Nel romanzo Più lontano ancora Jonathan Franzen scriveva: “Trascorrere una vita intera senza dolore significa non aver mai vissuto”. È per questo che in Licorice Pizza si ride, si piange, senza mai rinunciare alla vita. Non è più tempo di ragionare sul passato. In fondo che cosa resta dell’impero creato da Day-Lewis in Il petroliere? Che cosa resta di quel legame tra Philip Seymour Hoffman e Joaquin Phoenix in The Master? Violenza, rammarico, isolamento. E l’eredità per i posteri? Nessuna, come diceva Mark Wahlberg in Boogie Nights. Prima di andare in scena, cercava di autoconvincersi di essere una stella luminosa dello spettacolo. Anderson in Licorice Pizza rifiuta l’illusione, rifiuta le etichette. La realtà deve essere speranza. Non si può parlare di coming of age, teen movie. Anderson punta all’universalità della vicenda, al dolce ammonimento. Non è un racconto di formazione, non è una storia romantica. È una riflessione sulle esperienze, sulle occasioni perdute e (forse) raggiunte nuovamente, è il malinconico affresco di un rimpianto che può distruggere l’esistenza.

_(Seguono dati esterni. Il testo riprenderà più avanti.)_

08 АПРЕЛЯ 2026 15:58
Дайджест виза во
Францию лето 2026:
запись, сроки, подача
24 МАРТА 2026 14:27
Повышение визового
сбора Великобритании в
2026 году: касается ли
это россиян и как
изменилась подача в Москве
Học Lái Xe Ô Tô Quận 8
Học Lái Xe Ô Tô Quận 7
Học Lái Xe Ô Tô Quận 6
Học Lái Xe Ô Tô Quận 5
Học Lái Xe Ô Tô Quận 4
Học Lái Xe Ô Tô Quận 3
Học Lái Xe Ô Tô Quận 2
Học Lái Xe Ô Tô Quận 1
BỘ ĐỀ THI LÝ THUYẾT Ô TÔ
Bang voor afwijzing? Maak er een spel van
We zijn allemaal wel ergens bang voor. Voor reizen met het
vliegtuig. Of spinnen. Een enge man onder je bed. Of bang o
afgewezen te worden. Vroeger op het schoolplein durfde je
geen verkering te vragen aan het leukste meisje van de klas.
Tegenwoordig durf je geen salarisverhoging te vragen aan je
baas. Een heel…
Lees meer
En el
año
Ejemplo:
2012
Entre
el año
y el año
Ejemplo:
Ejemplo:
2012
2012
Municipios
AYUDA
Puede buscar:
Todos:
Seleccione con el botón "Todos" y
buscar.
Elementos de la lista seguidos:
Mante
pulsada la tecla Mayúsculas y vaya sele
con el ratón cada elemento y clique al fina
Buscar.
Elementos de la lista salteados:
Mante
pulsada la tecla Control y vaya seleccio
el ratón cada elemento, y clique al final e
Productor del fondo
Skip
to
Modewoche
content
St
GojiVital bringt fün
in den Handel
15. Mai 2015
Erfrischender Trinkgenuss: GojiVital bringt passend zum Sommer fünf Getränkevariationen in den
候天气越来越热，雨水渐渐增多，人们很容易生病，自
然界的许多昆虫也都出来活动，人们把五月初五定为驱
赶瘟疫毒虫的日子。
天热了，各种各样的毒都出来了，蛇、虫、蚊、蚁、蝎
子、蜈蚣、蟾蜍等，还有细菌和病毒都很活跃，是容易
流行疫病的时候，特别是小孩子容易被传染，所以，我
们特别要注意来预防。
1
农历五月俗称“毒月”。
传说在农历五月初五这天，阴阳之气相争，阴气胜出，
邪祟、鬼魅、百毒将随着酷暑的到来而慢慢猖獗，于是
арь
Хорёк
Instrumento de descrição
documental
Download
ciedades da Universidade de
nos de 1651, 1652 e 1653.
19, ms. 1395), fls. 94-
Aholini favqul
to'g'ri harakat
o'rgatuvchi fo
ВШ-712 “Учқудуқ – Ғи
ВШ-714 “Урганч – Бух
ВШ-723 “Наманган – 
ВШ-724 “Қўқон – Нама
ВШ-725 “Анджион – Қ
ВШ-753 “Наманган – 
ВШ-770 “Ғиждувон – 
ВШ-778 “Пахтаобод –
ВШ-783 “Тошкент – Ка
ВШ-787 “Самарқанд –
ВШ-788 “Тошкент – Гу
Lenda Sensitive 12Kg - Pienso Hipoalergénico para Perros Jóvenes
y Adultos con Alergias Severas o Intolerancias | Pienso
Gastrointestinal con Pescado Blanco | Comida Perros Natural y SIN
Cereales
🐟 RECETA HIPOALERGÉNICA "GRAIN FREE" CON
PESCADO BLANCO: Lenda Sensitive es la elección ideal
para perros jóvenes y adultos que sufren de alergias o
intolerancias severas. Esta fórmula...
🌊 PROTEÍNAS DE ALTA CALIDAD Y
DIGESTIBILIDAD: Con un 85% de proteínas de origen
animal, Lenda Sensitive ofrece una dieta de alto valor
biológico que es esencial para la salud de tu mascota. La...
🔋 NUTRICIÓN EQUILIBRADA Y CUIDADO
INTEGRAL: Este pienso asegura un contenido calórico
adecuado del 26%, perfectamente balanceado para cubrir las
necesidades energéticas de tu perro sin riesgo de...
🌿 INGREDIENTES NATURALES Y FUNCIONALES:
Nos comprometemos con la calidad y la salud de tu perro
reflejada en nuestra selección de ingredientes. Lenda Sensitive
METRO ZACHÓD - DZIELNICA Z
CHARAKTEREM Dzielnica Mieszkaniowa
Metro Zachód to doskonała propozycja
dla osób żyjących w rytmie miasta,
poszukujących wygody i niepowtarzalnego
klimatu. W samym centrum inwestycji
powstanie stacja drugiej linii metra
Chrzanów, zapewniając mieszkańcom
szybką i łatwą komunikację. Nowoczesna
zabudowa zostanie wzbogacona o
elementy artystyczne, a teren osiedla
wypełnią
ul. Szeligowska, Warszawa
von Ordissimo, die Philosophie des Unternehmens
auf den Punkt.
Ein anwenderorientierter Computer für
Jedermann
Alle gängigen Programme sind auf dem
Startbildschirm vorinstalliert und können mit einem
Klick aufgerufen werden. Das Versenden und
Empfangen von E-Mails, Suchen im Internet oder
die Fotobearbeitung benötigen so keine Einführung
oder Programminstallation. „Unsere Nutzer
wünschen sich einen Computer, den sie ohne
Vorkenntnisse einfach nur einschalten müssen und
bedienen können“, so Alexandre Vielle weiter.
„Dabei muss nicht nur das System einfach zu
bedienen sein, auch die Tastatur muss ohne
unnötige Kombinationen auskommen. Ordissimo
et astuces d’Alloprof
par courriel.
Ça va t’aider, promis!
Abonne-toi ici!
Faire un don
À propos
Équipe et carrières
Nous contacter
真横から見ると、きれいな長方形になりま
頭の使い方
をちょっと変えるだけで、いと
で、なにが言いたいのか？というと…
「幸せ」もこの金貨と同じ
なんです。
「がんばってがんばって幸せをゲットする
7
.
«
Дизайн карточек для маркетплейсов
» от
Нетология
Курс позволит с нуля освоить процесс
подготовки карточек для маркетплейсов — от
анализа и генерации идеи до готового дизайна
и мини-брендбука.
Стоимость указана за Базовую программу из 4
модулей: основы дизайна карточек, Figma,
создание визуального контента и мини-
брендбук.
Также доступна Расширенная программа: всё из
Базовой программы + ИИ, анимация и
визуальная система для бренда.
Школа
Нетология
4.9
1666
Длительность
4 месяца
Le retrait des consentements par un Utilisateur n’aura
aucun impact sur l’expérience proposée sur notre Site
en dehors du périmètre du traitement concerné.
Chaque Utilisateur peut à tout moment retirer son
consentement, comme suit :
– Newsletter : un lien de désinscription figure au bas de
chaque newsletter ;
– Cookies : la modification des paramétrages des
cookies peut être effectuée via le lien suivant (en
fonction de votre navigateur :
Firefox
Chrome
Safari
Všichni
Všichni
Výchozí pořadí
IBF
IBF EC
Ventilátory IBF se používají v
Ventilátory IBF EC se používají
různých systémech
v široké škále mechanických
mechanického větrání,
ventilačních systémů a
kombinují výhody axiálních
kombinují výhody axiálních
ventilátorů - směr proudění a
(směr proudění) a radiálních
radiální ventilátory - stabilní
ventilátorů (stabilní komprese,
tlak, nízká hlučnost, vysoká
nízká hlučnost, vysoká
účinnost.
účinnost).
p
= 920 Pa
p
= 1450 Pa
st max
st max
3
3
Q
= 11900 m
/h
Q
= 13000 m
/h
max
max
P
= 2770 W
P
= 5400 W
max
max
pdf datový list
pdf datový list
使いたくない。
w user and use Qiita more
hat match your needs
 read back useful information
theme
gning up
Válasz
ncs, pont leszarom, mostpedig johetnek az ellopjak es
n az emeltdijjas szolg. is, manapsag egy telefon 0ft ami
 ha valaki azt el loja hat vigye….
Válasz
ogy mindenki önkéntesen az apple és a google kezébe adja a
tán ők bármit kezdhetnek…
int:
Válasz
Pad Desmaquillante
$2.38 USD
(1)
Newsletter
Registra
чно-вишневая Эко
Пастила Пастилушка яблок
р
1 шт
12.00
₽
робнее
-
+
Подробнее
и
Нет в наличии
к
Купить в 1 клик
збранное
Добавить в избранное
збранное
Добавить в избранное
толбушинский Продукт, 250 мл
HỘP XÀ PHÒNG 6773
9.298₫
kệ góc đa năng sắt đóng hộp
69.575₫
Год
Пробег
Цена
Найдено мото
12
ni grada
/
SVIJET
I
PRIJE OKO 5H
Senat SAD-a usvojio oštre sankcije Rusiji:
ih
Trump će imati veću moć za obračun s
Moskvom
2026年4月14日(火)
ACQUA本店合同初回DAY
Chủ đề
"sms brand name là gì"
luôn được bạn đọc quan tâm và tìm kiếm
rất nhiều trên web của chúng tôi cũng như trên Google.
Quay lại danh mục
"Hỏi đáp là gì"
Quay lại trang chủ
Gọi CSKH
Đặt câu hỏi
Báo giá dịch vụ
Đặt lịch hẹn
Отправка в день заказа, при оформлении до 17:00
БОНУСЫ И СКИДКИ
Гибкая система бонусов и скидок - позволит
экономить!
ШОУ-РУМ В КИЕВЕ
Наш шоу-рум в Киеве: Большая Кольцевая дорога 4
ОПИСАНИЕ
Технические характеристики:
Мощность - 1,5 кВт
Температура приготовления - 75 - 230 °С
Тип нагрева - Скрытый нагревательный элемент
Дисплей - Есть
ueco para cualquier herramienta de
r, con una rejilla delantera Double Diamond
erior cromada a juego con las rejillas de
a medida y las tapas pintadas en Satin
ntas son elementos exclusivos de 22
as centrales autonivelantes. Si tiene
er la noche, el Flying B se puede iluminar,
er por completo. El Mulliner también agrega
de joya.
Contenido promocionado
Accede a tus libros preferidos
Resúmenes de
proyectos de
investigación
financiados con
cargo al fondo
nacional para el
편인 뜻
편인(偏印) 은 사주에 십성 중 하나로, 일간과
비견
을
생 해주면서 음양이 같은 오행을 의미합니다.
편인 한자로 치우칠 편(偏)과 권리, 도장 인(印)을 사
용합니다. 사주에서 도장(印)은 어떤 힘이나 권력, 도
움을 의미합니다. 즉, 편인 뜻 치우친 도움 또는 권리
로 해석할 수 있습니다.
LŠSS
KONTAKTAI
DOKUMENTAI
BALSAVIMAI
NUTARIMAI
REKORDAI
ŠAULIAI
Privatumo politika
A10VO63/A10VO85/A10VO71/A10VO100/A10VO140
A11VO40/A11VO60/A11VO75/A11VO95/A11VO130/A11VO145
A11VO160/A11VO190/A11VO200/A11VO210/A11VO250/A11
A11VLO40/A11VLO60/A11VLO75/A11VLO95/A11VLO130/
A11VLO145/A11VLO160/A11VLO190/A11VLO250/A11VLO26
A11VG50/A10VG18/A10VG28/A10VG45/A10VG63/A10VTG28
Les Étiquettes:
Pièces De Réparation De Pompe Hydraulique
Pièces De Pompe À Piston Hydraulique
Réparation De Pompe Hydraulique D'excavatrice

Il futuro brilla in Licorice Pizza, nonostante le bizzarrie che si sviluppano sotto le luci dei riflettori. La magia è nell’imperfezione, suggerisce Anderson, bisogna saperla cogliere. Impressionante la prova dei due protagonisti: l’esordiente, ma già cantante affermata negli States, Alana Haim, e Cooper Hoffman, il figlio di Philip Seymour Hoffman. Raggiungerà le vette del padre? È presto per dirlo, ma di sicuro Licorice Pizza si candida per essere il film dell’anno, anche se il 2022 è appena iniziato.